The collaboration itself seems to have followed a similarly distributed method. One musician has described his collaborative practice as sending pieces that act as guidelines, after which the other artist adds interventions. This creates an arrangement in which neither participant needs to occupy the studio simultaneously or control every stage. The first sound becomes an environment for the second. The second changes the meaning of the first. Authorship accumulates through layers, much like the music’s own microscopic structures.

Such a method was once associated with mailed tapes, international correspondence and long delays between action and response. By the middle of the 2000s, digital exchange made the process faster, but the underlying structure remained familiar to the underground: one person sends a fragment into the distance, another hears possibilities inside it and returns a changed object. Collaboration becomes a form of listening before it becomes a form of addition. The most important decision may be what not to disturb.

That restraint distinguishes the recording. Two artists with strong histories could easily have attempted to prove their presence through density and force. Instead, the music often feels as though both are protecting a fragile field from unnecessary intervention. Layers accumulate, but they are given time to reveal themselves. Silence and near-silence remain active. The work does not ask which contributor produced which sound.
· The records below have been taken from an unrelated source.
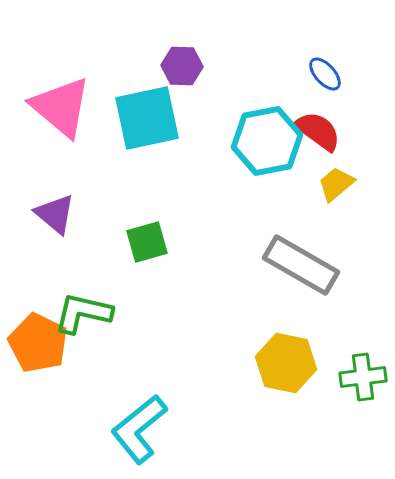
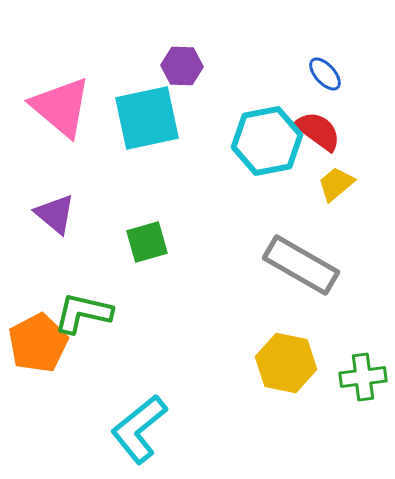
orange pentagon: rotated 18 degrees clockwise
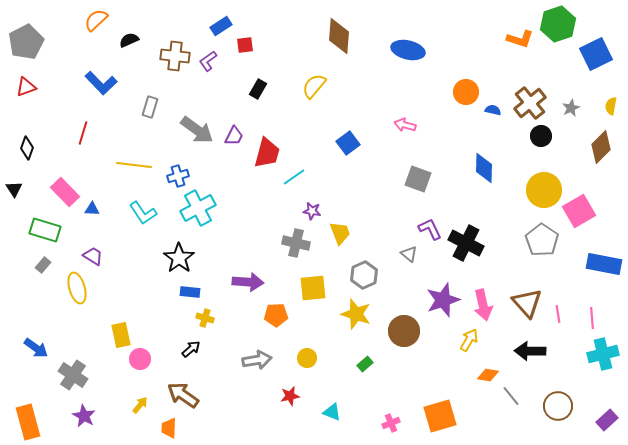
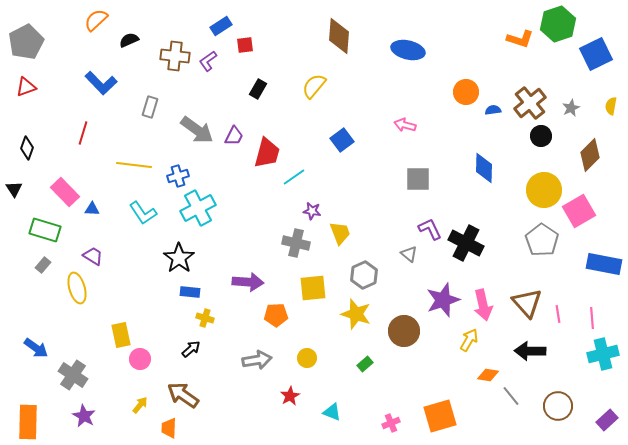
blue semicircle at (493, 110): rotated 21 degrees counterclockwise
blue square at (348, 143): moved 6 px left, 3 px up
brown diamond at (601, 147): moved 11 px left, 8 px down
gray square at (418, 179): rotated 20 degrees counterclockwise
red star at (290, 396): rotated 18 degrees counterclockwise
orange rectangle at (28, 422): rotated 16 degrees clockwise
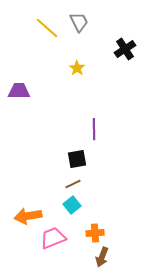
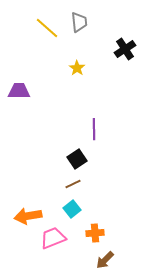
gray trapezoid: rotated 20 degrees clockwise
black square: rotated 24 degrees counterclockwise
cyan square: moved 4 px down
brown arrow: moved 3 px right, 3 px down; rotated 24 degrees clockwise
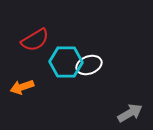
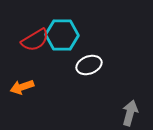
cyan hexagon: moved 4 px left, 27 px up
gray arrow: rotated 45 degrees counterclockwise
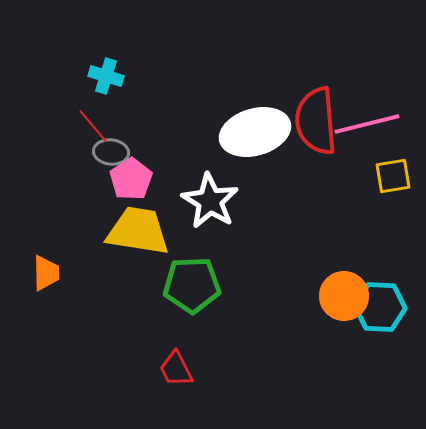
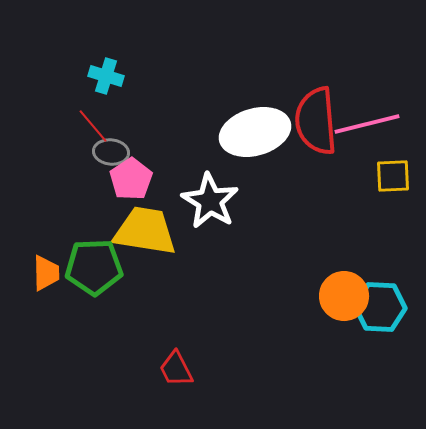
yellow square: rotated 6 degrees clockwise
yellow trapezoid: moved 7 px right
green pentagon: moved 98 px left, 18 px up
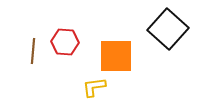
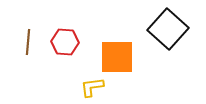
brown line: moved 5 px left, 9 px up
orange square: moved 1 px right, 1 px down
yellow L-shape: moved 2 px left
Their individual signatures have been processed into a shared climate.

This is particularly moving considering the decades separating their first acquaintance from their renewed collaboration. People change, tools change, beliefs change and entire musical cultures appear between two meetings. Yet some early recognition survives beneath those transformations. When they reconnect, the result does not attempt to reconstruct the sound they might have made in 1981. It allows 1981 to remain a buried frequency inside 2007, audible through atmosphere rather than imitation.

The recording becomes a model of memory operating at the microscopic level. Most of the past is not continuously available as a clear narrative. It survives in habits, reactions, sensory associations and small internal adjustments whose origins can no longer be identified. One texture reminds us of a room without revealing the event that occurred there. A mechanical rhythm produces anxiety before consciousness locates the machine. The body remembers through systems older and quieter than explanation.

By the end, the music has performed a peculiar enlargement. It begins with tiny sounds and leaves the listener aware of vast structures. It begins with processing that obscures sources and ends by making relationships clearer. It begins in darkness, but darkness becomes crowded with activity rather than empty. The album does not provide illumination in the ordinary sense. It teaches the ear to function without it.

When the speakers return to apparent silence, the room does not feel vacant. Electrical systems remain active behind walls. Devices emit frequencies beneath ordinary notice. Materials expand and contract with temperature. The body maintains circulation, digestion and neural signaling without consulting the conscious mind. Every stable surface contains microscopic motion, and every quiet environment is full of processes whose scale protects them from attention.

The record’s accomplishment is not creating an imaginary hidden world. It is removing just enough perceptual insulation for the existing one to become audible. Two musicians meet across decades, technologies and different methods of working, then direct their attention toward the smallest available disturbance. They remain there until the disturbance opens, revealing a habitat, a memory and finally a cosmos turning inside it.